外国人が買えば上がり、売れば下がる日本株
昨年、2020年11月以降、日経平均株価が急騰しましたが、外国人投資家の買いで上昇したことがわかっています。12月は外国人の買いが減少したので、日経平均の上値は重くなりましたが、12月最終週(12月28~30日)に外国人の買いが再び増加すると、日経平均は大きく上昇しました。
年初の1週間(1月4~8日)の日経平均は大幅に続伸しました。外国人の買いが続いていたと考えられます。ところが、昨日(1月12日)の日経平均は25円高の2万8,164円と小動きでした。外国人の買いが減少したと考えられます。
それでは今後、日経平均は上値が重くなるのでしょうか、あるいは、さらに上値をとっていくのでしょうか?外国人の買いが減少すれば上値が重くなるし、外国人の大幅買い越しが続けば、上値を取っていくことになるでしょう。
要するに、いつもお伝えしている通り、日本株は上がるも下がるも外国人次第ということです。
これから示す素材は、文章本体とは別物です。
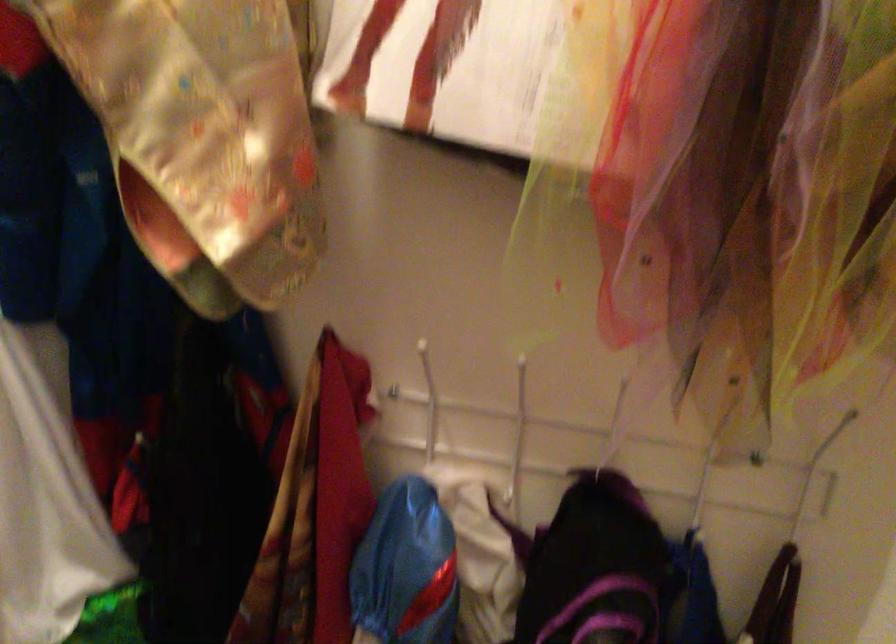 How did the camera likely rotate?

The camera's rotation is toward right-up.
外国人は、買う時は上値を追って買い、売る時は下値を叩いて売る傾向があるので、短期的な日経平均の動きはほとんど外国人によって決まります。
日経平均と外国人の売買動向(買越または売越額、株式現物と日経平均先物の合計):2020年1月6日~2021年1月12日(外国人売買動向は2020年12月30日まで)
日経平均と外国人の売買動向(買越または売越額、株式現物と日経平均先物の合計):2018年1月4日~2019年12月30日
このように外国人が日本株を動かす状態が、30年間、続いています。つまり、1990年以降、日本株は外国人が動かすようになりました。1989年12月に日経平均が史上最高値3万8,915円をつけるまでの上昇相場では、日本人が日本株を動かしていました。
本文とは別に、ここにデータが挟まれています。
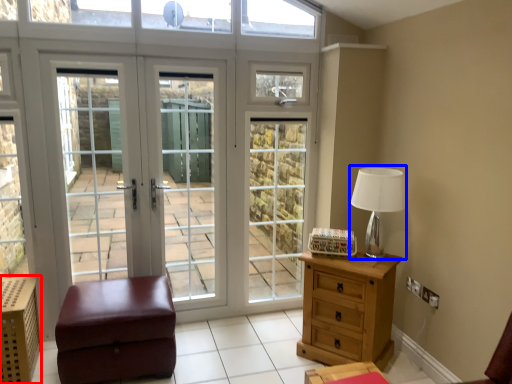 Question: Which object appears closest to the camera in this image, crate (highlighted by a red box) or table lamp (highlighted by a blue box)?

Choices:
 (A) crate
 (B) table lamp

Answer: (A) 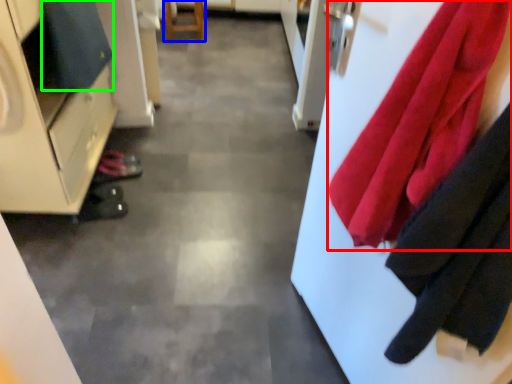 Question: Which object is the farthest from cloth (highlighted by a red box)? Choose among these: furniture (highlighted by a blue box) or cloak (highlighted by a green box).

Choices:
 (A) furniture
 (B) cloak

Answer: (A) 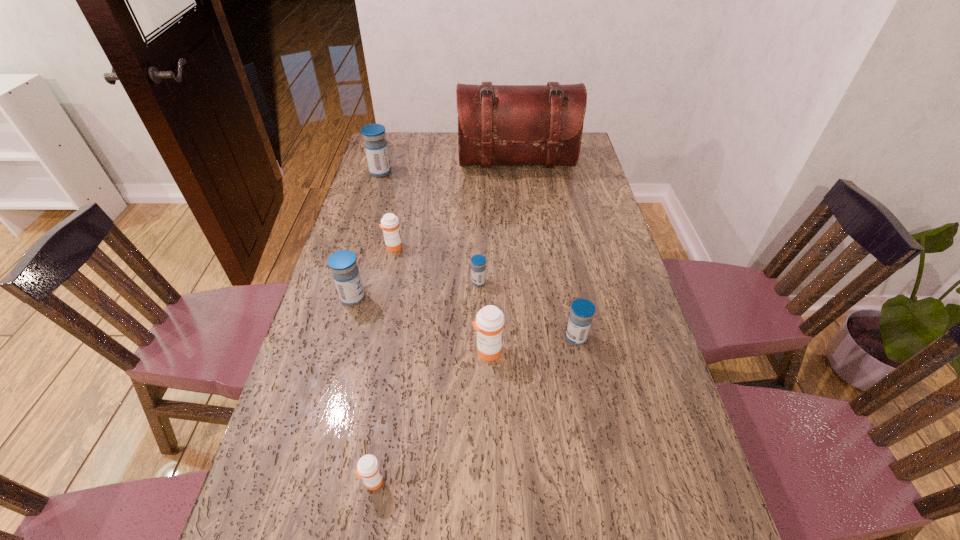 Find the location of `free space located on the back of the farthest orange medicine`. free space located on the back of the farthest orange medicine is located at coordinates (397, 226).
買い手として、日本銀行の存在がどんどん大きくなっている
日経平均の短期的な動きを決めているのは外国人ですが、年間を通じて、日本株を買い続けている、最大の買い手は日本銀行です。以下、2017~2020年の主体別売買動向を参照ください(株式現物の売買のみ。日経平均先物の売買は含まれていない)。
主体別の日本株売買動向(買越・売越が大きい上位3主体):2017年~2020年
2017年から2020年まで、毎年、最大の買い手は、日本銀行(ETF買い付け)です。次が、事業法人です。事業法人の買いは、主に自社株買いです(TOB・株式公開買い付けの買いは含まれません)。
日経平均が高値を取ったり、安値をつけたりするのは、ほとんど外国人の売買によるものです。ただし、年間を通じた売買高は、必ずしも大きくはありません。
日本銀行は、日経平均が上昇した日は買わず、下落した日に買う傾向がきわめて顕著です。したがって、集計すると、毎年最大の買い主体ですが、日経平均が高値を取る時の買い主体ではありません。
結果的に、買い越し額は小さくても、外国人が日経平均の動きを決めていたことに、変わりありません。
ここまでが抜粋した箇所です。